During a heated exchange, Trump wrongly claimed that Harris, a woman of Black and South Asian heritage, had shifted her racial identity over the course of her career. Trump’s vice-presidential candidate, JD Vance, subsequently doubled down in support of his boss, using language such as “chameleon” and “flip flopping” to describe Harris’s politics and identity.
These comments were inherently disrespectful, as no one has the right to dictate another person’s racial identity. But the Trump-Vance ticket has tried to use Harris’s multiracial identity as a political tool to foster distrust in her among the American population.
Multiracial racism in America
So, why was Trump and Vance’s language so harmful? Despite being one of the most racially diverse countries in the world, the US has played a significant role in the perpetuation of racism.

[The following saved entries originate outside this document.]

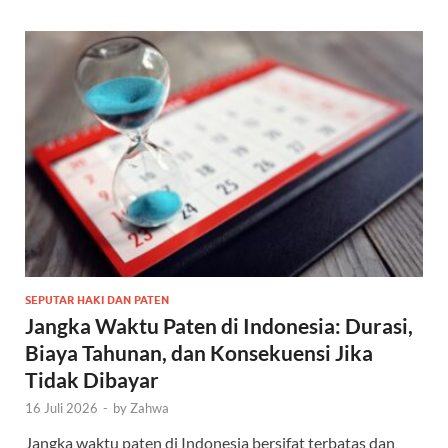
SEPUTAR HAKI DAN PATEN
Jangka Waktu Paten di Indonesia: Durasi,
Biaya Tahunan, dan Konsekuensi Jika
Tidak Dibayar
16 Juli 2026
-
by
Zahwa
Jangka waktu paten di Indonesia bersifat terbatas dan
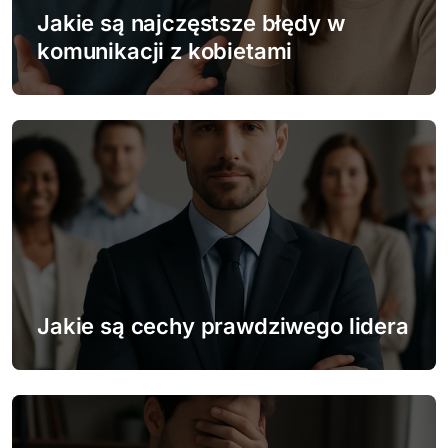
w
Jakie są najczęstsze błędy w
p
komunikacji z kobietami
i
s
u
Jakie są cechy prawdziwego lidera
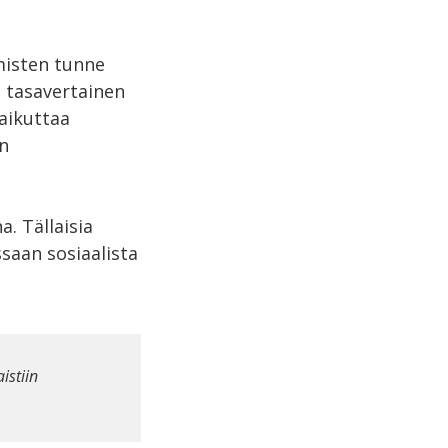
hmisten tunne
 tasavertainen
aikuttaa
n
a. Tällaisia
ssaan sosiaalista
istiin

The early 20th century introduced the “one drop rule” to America, which codified racism into law in some US states. It asserted that any person with even one Black ancestor was considered racially Black, regarding multiracial Americans with white ancestry “impure” and viewed them as contaminated.
This was a political effort to maintain power over enslaved Black populations, as “racial mixing” blurred the lines between who could be considered free, and who was not.

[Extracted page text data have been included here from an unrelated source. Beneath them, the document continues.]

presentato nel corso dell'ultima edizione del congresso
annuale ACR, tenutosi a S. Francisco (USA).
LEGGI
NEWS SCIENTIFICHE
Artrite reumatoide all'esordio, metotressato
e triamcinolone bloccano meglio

Prior to 1967 and the landmark Loving v Virginia judgment, which which ruled that laws banning interracial marriage were unconstitutional, almost half of the states enforced anti-miscegination laws that made interracial relations illegal, directed at Black-White unions but extended to ethnic groups. Therefore, mixed-race identities were discriminated against based on physical appearance, affecting their access to segregated residential areas and other social spaces.
One byproduct of this hateful racial theory was that mixed-race people, particularly women, became mythologised as deceitful and cunning tricksters. Historical and current white ruling classes feared multiracial people were somehow “shape shifters”, who accessed segregated white spaces and resources. Today, this appears in the way racial categories are imposed into which mixed-race people simply do not fit.

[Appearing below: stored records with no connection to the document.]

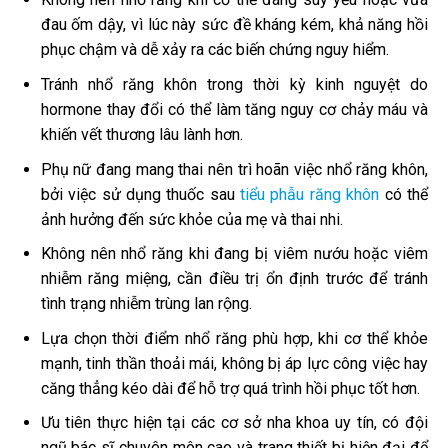
đau ốm dậy, vì lúc này sức đề kháng kém, khả năng hồi
phục chậm và dễ xảy ra các biến chứng nguy hiểm.
Tránh nhổ răng khôn trong thời kỳ kinh nguyệt do
hormone thay đổi có thể làm tăng nguy cơ chảy máu và
khiến vết thương lâu lành hơn.
Phụ nữ đang mang thai nên trì hoãn việc nhổ răng khôn,
bởi việc sử dụng thuốc sau
tiểu phẫu răng khôn
có thể
ảnh hưởng đến sức khỏe của mẹ và thai nhi.
Không nên nhổ răng khi đang bị viêm nướu hoặc viêm
nhiễm răng miệng, cần điều trị ổn định trước để tránh
tình trạng nhiễm trùng lan rộng.
Lựa chọn thời điểm nhổ răng phù hợp, khi cơ thể khỏe
mạnh, tinh thần thoải mái, không bị áp lực công việc hay
căng thẳng kéo dài để hỗ trợ quá trình hồi phục tốt hơn.
Ưu tiên thực hiện tại các cơ sở nha khoa uy tín, có đội
ngũ bác sĩ chuyên môn cao và trang thiết bị hiện đại để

While mixedness is no longer considered a contamination, lingering beliefs in racial stratification can provoke uncomfortable emotions towards mixed-race identities, whose physical appearances do not match racist stereotypes about different ethnic groups.
This all makes Trump and Vance’s comments that much worse.
Questioning identities
The criticisms Harris has received have come from both politicians and the public. For example, some argue she is downplaying her South Asian identity, while others argue she is not “Black enough”.
Far-right critics, meanwhile, have used her parentage and upbringing to question her US citizenship altogether, a similar strategy used unsuccessfully – by Trump and others – to attempt to delegitimise former president, Barack Obama.
It’s possible people can argue Trump and Vance’s comments about Harris were not that harmful when it comes to the rough and tumble of politics. But this ignores the historical connection that mixed-race identities have in the way that political powers have attempted to separate their identities.
It perpetuates the legacies of racism that deemed mixed-race women as deceitful and attempting to pass themselves off as something they are not. A similar thing happened in the UK when it came to the public’s reaction to actress Meghan Markle when she married into the UK royal family.
Trump’s comment is by no means the first use of racial politics against Harris. Racial politics are not expressed only in moments of anti-mixed, anti-Asian and anti-Black discourse, but also in the linguistic choices of politicians and journalists with political intentions. For example, the White House identifies her as the:
… first woman, the first Black American, and the first South Asian American to be elected for this position.
What this does is separates her identities to form three “firsts”. It implies her leadership is already implementing changes.
But social media users also continue to question her and some even suggest her mixed-race identity is somehow being used as a political tactic. One X user claims:
These narratives are perpetuating racist beliefs that people who are multiracial cannot hold two or more identities at any one time, and that having one somehow should dilute or cancel out the other.
In one room, Harris could be seen as a South Asian woman. In another, presumed to be a Black woman. These assumptions change depending on the beliefs of the people around her. What is shifting is not Harris’s identity, but the way it is being perceived.
Where is the counterargument?
What is less apparent is the way that racism in politics is directed at mixed identities. While there are responses from activists, academics, and organisations attempting to make the multiracial voice heard, this critical stance is yet to be seen in mainstream American politics (despite the US already having had a mixed president and vice-president).
In order to support the movement towards racial equality, we must also consider the ways multiracial identities are being weaponised. Language may seem to be a small issue on one level, but this is a lived experience of millions of multiracial people across the globe.
With Harris mounting a strong challenge to be the first Black woman, the first South Asian woman and, yes, the first mixed-race woman to occupy the White House, it’s time to move away from this tired historical notion that somehow mixed-race people are “tricksters” among us.